[R] Huge data sets and RAM problems

Mon Apr 19 22:07:03 CEST 2010

Dear all,

This is the first time I am sending mail to the mailing list, so I
hope I do not make a mistake...

The last months I have been working on my MSc thesis project on
performing data mining techniques on user logs of a
software-as-a-service application. The main problem  I am experiencing
is how to process the huge amount of data. More specifically:

I am using R 2.10.1 in a laptop with Windows 7 - 32bit system, 2GB RAM
and CPU Intel Core Duo 2GHz.

The user logs data come from a query Crystal report (.rpt file) which
I transform with some Java code into a tab separated file.

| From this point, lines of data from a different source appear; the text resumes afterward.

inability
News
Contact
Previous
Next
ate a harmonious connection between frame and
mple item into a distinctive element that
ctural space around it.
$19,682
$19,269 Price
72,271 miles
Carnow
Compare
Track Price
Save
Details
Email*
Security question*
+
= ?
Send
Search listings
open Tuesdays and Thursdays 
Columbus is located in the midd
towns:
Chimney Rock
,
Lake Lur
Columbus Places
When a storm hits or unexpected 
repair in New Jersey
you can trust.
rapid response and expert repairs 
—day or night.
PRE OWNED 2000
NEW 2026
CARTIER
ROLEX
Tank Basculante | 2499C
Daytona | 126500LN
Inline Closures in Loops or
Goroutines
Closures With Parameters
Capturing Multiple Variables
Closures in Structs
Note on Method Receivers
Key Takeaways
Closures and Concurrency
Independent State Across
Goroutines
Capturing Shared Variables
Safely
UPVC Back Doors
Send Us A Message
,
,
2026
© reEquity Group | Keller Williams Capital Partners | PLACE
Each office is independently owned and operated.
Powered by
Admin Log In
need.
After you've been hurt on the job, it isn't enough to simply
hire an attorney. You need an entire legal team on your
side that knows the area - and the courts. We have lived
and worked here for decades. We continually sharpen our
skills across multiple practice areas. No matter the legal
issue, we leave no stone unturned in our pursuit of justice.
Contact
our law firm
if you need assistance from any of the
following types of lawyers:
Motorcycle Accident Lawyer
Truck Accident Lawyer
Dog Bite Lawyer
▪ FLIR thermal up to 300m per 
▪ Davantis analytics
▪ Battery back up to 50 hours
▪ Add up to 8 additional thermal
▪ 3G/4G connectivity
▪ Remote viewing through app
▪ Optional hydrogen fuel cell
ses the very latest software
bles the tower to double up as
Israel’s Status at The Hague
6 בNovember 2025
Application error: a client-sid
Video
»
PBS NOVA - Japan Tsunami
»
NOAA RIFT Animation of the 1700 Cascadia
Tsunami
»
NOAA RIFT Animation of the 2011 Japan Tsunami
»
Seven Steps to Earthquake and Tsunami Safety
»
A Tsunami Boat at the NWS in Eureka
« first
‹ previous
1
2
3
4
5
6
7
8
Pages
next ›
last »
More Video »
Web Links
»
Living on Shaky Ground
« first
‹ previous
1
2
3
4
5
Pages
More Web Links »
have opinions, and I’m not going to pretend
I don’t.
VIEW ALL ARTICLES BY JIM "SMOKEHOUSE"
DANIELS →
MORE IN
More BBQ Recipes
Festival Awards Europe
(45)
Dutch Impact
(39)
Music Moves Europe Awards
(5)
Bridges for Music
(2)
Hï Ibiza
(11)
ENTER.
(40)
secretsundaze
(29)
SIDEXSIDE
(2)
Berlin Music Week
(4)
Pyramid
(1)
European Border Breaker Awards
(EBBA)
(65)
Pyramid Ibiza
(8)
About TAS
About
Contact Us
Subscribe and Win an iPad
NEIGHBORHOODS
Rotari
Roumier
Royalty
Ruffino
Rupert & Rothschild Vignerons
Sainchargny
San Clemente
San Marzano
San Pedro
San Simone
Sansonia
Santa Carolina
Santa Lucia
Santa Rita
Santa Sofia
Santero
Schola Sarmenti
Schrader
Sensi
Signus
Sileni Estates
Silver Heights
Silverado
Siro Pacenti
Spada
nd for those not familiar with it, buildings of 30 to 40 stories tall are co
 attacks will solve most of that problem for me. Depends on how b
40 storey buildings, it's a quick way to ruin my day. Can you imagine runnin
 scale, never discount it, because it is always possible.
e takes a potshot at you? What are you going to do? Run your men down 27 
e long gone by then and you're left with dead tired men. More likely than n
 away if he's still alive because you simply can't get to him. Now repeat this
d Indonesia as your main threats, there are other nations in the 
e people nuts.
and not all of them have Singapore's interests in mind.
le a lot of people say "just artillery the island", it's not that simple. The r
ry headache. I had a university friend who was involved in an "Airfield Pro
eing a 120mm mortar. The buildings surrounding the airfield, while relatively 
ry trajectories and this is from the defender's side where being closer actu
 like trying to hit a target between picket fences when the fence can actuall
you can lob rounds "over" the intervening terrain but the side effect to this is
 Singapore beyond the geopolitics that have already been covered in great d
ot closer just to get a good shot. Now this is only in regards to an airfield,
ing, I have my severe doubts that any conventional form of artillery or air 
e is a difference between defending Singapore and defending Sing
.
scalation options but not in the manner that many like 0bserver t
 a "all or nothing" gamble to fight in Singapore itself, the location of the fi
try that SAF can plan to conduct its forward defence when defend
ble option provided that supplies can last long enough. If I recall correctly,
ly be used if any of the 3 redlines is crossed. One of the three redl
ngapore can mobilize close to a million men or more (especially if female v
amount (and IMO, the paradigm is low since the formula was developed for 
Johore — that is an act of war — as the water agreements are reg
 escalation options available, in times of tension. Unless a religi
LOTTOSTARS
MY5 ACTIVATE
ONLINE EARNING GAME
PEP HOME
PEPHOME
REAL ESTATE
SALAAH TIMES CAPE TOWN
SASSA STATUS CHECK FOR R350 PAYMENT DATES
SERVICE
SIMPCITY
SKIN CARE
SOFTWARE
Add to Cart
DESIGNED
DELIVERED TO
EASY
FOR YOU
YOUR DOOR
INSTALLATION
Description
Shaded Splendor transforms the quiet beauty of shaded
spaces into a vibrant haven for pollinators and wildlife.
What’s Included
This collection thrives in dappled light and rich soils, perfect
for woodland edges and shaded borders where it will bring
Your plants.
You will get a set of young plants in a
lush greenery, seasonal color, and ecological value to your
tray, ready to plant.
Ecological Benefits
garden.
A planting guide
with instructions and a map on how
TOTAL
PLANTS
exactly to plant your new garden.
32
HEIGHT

Although with a small subset of my data everything manages to run,
when I increase the data set I get several problems:

The first problem is with the use of read.delim(). When  I try to read
a big amount of data  (over 2.400.000 rows and 18 attributes at each
row) it doesn't seem to transform all table into a data frame. In
particular, the data frame returned has 1.220.987 rows.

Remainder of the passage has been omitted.